Task item: Reproduce only the lines of the material below that start at the line containing "Resource Library" and stop at the line containing "which the wall". Keep both end lines.

#### Extracted entries

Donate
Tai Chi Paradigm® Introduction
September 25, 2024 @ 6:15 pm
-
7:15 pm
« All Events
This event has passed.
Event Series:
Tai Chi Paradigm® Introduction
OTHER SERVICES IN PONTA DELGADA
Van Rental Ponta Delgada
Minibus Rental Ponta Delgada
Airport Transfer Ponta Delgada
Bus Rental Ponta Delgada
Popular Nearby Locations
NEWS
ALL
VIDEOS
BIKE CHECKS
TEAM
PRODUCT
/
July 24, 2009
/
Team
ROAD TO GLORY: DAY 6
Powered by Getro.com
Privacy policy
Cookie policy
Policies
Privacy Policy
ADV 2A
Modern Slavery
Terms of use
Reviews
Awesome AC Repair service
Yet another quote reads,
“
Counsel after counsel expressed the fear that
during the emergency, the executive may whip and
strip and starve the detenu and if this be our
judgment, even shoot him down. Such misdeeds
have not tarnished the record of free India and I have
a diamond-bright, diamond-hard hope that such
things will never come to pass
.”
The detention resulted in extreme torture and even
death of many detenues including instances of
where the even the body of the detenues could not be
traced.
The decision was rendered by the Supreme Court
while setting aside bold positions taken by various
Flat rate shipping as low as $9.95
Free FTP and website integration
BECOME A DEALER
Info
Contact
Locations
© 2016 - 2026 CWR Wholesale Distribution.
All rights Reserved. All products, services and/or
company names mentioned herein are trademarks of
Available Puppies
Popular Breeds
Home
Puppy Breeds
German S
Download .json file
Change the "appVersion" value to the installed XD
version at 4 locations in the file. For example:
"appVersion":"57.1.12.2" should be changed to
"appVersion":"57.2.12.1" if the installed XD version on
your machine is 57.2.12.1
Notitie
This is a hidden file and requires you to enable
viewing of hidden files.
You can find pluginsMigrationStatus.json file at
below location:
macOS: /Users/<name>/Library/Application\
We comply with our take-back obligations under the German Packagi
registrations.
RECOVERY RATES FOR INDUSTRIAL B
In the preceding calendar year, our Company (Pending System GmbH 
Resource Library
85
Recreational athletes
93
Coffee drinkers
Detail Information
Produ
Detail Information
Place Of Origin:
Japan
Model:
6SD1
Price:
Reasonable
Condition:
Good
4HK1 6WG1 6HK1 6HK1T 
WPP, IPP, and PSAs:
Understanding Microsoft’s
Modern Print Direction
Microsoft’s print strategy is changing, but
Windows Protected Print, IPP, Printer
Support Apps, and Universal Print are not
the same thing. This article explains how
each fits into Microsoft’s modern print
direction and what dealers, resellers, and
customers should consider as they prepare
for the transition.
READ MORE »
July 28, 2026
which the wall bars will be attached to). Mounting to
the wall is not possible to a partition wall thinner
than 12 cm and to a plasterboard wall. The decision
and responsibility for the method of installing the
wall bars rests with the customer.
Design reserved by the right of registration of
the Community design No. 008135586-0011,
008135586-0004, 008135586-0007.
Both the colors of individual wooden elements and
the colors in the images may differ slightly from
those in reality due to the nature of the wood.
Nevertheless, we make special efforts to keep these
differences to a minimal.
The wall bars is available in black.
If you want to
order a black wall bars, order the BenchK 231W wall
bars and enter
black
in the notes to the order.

########

Solution to the exercise:
Resource Library
85
Recreational athletes
93
Coffee drinkers
Detail Information
Produ
Detail Information
Place Of Origin:
Japan
Model:
6SD1
Price:
Reasonable
Condition:
Good
4HK1 6WG1 6HK1 6HK1T 
WPP, IPP, and PSAs:
Understanding Microsoft’s
Modern Print Direction
Microsoft’s print strategy is changing, but
Windows Protected Print, IPP, Printer
Support Apps, and Universal Print are not
the same thing. This article explains how
each fits into Microsoft’s modern print
direction and what dealers, resellers, and
customers should consider as they prepare
for the transition.
READ MORE »
July 28, 2026
which the wall bars will be attached to). Mounting to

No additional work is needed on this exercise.